=== Exercise brief ===
Please copy every line with the string "Nouri" from the entries below.

**** Data for this exercise

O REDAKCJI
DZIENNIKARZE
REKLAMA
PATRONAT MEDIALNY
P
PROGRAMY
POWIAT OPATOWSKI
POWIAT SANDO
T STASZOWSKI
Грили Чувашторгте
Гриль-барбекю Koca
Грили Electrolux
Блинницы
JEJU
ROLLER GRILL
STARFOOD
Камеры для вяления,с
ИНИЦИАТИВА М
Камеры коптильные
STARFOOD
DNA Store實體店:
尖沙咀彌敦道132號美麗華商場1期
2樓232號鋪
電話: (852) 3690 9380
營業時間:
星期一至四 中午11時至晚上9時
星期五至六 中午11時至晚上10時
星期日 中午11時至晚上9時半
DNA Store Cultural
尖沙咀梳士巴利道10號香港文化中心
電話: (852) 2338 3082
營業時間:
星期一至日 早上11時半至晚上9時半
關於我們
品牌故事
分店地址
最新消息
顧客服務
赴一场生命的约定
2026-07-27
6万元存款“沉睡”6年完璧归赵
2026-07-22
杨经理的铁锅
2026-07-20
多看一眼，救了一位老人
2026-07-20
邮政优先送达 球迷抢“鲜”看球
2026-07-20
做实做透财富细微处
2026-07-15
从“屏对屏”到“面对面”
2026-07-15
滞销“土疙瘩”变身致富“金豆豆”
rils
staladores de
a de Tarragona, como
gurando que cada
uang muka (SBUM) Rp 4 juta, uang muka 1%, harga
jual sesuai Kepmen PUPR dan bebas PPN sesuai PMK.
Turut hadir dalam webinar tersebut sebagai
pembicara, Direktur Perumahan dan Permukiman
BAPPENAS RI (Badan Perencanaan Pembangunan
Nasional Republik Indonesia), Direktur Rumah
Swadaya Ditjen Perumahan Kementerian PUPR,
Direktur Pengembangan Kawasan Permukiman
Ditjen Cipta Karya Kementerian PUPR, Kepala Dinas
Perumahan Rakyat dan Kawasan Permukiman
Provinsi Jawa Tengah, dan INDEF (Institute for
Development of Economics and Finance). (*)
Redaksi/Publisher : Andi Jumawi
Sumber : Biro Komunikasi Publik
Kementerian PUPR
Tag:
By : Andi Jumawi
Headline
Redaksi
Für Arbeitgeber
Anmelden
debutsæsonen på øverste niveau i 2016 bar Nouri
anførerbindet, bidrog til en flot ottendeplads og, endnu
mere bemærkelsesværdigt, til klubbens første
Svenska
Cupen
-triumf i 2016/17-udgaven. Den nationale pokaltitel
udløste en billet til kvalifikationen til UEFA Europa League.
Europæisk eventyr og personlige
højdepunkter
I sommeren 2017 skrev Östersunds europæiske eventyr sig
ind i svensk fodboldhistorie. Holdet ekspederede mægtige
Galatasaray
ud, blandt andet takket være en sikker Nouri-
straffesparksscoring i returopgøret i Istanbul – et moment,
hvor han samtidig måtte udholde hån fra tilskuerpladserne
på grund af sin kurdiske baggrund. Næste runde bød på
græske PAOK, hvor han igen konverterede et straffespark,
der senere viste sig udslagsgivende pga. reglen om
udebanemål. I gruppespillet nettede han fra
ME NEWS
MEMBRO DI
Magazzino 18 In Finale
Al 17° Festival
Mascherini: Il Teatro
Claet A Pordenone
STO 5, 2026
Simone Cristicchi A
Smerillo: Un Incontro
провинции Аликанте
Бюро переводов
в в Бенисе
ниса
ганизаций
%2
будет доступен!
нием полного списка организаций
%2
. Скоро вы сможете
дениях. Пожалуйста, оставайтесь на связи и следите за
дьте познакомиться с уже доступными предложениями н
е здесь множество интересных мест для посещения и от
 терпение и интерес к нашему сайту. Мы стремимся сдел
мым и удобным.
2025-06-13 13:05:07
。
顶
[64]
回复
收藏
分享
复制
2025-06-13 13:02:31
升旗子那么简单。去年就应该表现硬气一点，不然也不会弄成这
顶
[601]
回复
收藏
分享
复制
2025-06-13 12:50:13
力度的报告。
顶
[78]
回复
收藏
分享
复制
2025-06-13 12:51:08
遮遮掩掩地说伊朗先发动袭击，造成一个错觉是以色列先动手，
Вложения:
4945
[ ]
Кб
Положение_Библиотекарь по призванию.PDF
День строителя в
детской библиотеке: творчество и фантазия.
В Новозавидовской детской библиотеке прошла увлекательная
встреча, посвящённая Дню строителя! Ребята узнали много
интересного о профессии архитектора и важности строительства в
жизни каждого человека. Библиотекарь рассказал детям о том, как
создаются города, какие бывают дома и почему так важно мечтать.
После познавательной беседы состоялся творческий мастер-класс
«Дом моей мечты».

********
**** Data for this exercise

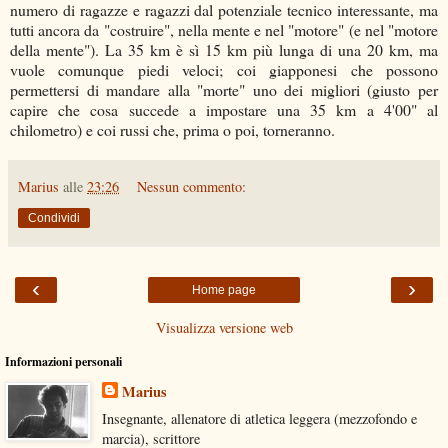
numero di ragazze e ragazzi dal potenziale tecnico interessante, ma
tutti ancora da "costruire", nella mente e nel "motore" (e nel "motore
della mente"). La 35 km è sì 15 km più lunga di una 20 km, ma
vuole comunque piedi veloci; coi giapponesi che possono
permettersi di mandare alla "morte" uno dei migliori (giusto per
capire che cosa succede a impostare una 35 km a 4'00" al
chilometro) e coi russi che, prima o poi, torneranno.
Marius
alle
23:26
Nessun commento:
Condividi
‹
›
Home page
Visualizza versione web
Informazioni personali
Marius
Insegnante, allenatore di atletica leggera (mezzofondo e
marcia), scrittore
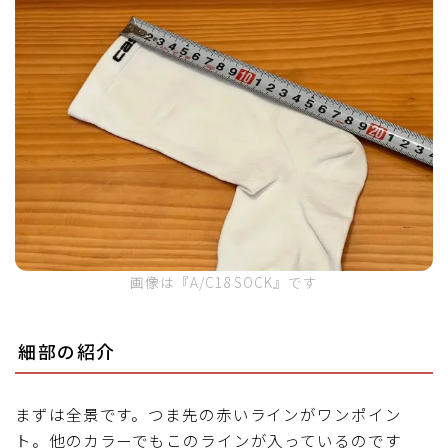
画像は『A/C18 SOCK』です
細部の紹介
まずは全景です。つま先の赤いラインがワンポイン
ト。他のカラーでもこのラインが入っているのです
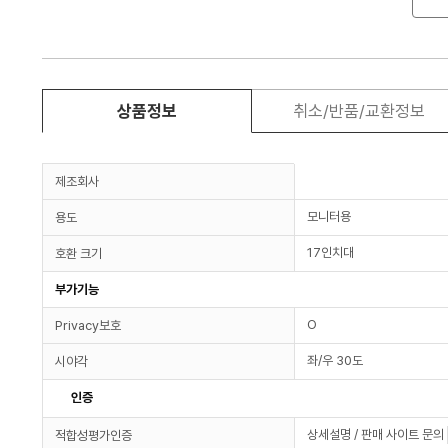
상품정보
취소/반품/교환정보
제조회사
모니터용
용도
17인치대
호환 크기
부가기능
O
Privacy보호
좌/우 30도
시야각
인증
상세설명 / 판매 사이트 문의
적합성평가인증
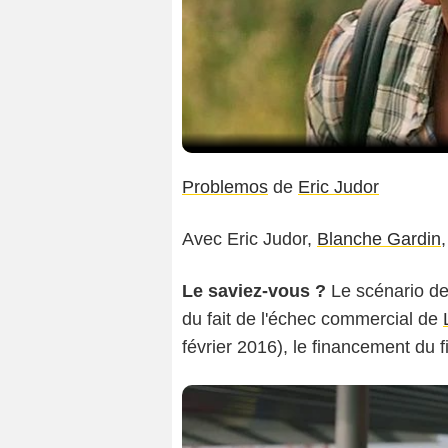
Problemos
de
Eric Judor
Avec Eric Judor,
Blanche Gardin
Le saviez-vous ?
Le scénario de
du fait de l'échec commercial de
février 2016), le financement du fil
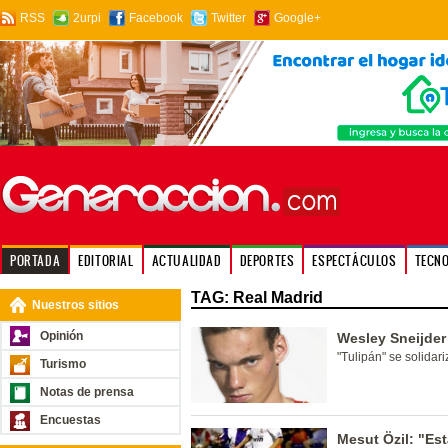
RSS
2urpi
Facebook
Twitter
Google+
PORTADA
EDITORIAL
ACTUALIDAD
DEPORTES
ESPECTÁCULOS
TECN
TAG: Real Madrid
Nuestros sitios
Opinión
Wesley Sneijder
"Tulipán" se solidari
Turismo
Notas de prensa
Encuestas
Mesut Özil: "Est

********
**** Data for this exercise

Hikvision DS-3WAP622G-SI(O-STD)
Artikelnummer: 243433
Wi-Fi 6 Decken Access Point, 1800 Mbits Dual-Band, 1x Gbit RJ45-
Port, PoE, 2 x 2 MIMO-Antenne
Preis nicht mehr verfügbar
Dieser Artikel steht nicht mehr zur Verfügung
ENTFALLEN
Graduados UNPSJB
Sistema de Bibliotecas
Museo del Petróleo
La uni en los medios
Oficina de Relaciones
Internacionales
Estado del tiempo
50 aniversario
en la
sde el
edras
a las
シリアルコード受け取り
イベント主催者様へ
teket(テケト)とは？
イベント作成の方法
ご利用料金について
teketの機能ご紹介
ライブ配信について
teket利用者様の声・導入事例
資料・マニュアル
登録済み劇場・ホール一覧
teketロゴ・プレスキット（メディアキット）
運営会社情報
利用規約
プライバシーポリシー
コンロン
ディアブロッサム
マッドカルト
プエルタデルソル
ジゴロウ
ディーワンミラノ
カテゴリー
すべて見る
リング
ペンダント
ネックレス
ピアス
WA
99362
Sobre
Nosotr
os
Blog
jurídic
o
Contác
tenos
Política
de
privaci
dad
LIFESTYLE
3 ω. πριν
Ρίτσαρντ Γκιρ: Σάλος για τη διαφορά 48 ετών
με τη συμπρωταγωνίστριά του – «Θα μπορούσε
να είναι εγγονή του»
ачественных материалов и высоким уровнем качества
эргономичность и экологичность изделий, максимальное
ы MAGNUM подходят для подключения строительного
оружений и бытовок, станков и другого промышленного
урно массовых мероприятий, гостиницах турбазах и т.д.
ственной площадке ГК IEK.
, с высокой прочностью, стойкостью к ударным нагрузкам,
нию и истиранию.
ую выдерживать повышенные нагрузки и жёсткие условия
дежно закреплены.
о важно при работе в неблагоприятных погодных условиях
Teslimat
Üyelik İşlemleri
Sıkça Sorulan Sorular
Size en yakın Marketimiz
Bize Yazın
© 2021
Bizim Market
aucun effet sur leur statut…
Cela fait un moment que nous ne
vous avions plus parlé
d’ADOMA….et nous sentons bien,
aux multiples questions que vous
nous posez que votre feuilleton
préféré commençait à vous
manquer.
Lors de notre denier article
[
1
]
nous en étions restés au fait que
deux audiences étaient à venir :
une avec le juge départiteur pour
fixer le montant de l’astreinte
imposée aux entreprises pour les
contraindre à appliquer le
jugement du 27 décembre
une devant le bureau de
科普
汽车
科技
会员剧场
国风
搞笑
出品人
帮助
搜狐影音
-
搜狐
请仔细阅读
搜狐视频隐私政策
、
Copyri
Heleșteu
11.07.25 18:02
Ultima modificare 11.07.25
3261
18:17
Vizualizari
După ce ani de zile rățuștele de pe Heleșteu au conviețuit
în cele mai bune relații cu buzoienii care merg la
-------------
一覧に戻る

********

=== Response to the exercise ===
debutsæsonen på øverste niveau i 2016 bar Nouri
ud, blandt andet takket være en sikker Nouri-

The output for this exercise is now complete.